## What is being asked
Please take the lines from the one holding "r Kindertagesstätten" through the one holding "pour leur compétence" in the data below and copy them exactly.

## Data records
..............................

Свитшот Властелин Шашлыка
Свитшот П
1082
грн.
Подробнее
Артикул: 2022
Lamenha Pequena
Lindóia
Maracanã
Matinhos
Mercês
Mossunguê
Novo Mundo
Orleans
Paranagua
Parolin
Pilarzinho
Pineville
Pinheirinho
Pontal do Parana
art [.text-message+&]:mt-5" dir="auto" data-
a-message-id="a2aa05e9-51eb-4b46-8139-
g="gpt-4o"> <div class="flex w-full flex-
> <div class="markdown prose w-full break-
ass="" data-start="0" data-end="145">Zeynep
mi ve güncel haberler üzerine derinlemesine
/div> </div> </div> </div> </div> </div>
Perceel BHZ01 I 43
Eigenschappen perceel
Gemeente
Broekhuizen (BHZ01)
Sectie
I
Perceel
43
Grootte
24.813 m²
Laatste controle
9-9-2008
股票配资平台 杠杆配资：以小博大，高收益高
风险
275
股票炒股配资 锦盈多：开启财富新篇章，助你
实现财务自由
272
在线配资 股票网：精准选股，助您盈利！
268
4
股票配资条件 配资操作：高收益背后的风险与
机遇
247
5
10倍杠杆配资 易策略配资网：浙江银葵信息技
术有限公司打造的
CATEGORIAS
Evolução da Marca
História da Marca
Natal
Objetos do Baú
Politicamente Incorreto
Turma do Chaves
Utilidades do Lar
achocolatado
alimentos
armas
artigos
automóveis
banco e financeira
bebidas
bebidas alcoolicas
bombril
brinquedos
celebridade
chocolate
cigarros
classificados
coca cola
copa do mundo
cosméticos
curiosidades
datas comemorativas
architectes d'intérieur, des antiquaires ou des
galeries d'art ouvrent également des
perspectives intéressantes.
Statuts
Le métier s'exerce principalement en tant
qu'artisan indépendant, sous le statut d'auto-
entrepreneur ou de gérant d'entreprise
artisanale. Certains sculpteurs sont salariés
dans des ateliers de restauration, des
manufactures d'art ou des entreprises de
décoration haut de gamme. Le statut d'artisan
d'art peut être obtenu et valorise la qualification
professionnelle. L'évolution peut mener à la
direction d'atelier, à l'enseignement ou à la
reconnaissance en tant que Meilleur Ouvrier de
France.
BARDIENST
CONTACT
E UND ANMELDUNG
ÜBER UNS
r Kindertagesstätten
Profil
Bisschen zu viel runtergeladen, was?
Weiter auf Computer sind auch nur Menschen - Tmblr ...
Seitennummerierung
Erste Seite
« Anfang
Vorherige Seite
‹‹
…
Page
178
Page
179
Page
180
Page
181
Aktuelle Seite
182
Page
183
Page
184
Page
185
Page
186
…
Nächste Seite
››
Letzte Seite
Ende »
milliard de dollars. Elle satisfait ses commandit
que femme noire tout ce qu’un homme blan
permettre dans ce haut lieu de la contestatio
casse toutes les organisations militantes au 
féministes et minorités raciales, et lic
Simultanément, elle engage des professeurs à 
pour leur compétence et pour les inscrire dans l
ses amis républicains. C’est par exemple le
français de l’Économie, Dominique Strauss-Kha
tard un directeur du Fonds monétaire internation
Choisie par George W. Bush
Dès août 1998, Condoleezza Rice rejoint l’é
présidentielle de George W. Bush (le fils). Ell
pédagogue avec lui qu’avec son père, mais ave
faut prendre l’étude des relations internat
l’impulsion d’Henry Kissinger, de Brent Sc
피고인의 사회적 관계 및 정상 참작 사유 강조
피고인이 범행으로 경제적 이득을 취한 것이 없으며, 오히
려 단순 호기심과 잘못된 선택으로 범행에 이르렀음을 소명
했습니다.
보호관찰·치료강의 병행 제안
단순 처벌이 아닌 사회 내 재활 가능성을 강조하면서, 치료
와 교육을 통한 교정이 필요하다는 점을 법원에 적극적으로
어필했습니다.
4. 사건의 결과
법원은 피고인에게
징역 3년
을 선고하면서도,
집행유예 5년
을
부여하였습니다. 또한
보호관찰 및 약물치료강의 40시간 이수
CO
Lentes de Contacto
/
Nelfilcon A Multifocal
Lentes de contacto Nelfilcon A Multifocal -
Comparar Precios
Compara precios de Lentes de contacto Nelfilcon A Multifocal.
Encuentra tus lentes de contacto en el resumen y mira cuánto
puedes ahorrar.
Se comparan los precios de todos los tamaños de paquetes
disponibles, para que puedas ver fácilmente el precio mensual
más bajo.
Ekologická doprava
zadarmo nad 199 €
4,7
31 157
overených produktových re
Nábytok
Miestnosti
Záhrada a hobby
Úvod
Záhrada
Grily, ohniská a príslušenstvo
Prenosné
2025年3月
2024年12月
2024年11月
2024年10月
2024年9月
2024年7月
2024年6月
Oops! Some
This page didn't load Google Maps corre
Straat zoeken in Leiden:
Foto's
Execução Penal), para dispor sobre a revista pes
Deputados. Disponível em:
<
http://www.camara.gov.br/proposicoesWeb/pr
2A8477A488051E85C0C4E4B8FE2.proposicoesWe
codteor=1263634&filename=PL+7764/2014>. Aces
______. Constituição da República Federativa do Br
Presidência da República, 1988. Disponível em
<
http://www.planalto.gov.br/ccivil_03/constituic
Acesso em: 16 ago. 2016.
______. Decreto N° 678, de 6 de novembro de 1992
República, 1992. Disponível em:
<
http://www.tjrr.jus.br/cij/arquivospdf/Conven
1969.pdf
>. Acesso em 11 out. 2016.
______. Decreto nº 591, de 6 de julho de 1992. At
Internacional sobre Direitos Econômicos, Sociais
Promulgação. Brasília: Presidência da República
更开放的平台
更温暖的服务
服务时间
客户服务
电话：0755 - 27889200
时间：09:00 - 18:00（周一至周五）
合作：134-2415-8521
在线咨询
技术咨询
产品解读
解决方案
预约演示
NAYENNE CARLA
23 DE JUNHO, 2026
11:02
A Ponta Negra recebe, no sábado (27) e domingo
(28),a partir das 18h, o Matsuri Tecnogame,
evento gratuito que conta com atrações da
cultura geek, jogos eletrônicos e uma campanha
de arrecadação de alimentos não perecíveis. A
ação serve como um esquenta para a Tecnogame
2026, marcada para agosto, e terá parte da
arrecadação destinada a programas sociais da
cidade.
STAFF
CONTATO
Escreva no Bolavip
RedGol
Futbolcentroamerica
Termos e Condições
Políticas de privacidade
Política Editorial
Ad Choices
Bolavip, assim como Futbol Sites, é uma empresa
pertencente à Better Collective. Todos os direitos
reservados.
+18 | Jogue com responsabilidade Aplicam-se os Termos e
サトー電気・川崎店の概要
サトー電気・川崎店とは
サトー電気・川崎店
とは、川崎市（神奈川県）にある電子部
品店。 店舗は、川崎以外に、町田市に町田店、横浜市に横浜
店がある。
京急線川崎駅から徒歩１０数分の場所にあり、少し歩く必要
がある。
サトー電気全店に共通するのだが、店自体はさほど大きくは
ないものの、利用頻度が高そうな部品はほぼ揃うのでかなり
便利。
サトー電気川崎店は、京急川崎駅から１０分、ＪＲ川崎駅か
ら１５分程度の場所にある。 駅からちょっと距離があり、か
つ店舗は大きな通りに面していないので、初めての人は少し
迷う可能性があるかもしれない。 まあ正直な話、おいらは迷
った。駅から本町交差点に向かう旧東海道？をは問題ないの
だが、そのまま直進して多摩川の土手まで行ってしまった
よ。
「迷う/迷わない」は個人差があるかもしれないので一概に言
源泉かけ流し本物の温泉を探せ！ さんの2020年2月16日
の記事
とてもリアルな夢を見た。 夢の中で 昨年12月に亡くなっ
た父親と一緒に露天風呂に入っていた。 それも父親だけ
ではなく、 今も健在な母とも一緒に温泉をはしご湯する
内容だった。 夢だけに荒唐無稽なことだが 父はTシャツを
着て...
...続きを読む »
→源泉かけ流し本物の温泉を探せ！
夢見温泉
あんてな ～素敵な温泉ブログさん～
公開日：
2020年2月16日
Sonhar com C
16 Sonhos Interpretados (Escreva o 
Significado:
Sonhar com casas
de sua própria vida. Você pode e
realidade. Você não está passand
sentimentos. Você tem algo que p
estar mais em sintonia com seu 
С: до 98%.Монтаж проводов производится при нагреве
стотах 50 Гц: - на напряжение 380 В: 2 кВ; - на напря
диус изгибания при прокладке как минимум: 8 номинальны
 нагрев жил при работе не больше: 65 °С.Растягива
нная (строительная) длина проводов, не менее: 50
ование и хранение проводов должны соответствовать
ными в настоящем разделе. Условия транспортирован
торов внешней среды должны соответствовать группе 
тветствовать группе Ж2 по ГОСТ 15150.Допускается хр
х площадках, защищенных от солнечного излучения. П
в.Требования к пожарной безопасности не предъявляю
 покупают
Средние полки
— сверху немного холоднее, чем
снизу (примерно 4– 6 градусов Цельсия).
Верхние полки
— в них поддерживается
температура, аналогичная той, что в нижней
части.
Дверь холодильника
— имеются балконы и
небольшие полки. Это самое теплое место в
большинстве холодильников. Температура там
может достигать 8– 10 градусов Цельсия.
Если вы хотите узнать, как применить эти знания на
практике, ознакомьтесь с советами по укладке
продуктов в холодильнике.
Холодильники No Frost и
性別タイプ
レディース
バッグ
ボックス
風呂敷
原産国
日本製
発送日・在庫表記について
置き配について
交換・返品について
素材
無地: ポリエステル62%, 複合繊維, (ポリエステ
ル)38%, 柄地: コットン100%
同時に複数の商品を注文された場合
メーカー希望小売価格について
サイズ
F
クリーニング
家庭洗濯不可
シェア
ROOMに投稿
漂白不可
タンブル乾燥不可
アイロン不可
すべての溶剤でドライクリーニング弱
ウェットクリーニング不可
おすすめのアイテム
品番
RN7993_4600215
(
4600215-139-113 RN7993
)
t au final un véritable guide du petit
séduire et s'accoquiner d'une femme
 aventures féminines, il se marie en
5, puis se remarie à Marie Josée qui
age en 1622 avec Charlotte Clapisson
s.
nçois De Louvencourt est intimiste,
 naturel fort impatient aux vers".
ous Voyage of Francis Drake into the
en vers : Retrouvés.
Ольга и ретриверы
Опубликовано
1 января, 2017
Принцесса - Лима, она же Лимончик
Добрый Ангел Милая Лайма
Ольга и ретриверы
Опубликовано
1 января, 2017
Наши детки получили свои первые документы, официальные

..............................

## Solution for this exercise
r Kindertagesstätten
Profil
Bisschen zu viel runtergeladen, was?
Weiter auf Computer sind auch nur Menschen - Tmblr ...
Seitennummerierung
Erste Seite
« Anfang
Vorherige Seite
‹‹
…
Page
178
Page
179
Page
180
Page
181
Aktuelle Seite
182
Page
183
Page
184
Page
185
Page
186
…
Nächste Seite
››
Letzte Seite
Ende »
milliard de dollars. Elle satisfait ses commandit
que femme noire tout ce qu’un homme blan
permettre dans ce haut lieu de la contestatio
casse toutes les organisations militantes au 
féministes et minorités raciales, et lic
Simultanément, elle engage des professeurs à 
pour leur compétence et pour les inscrire dans l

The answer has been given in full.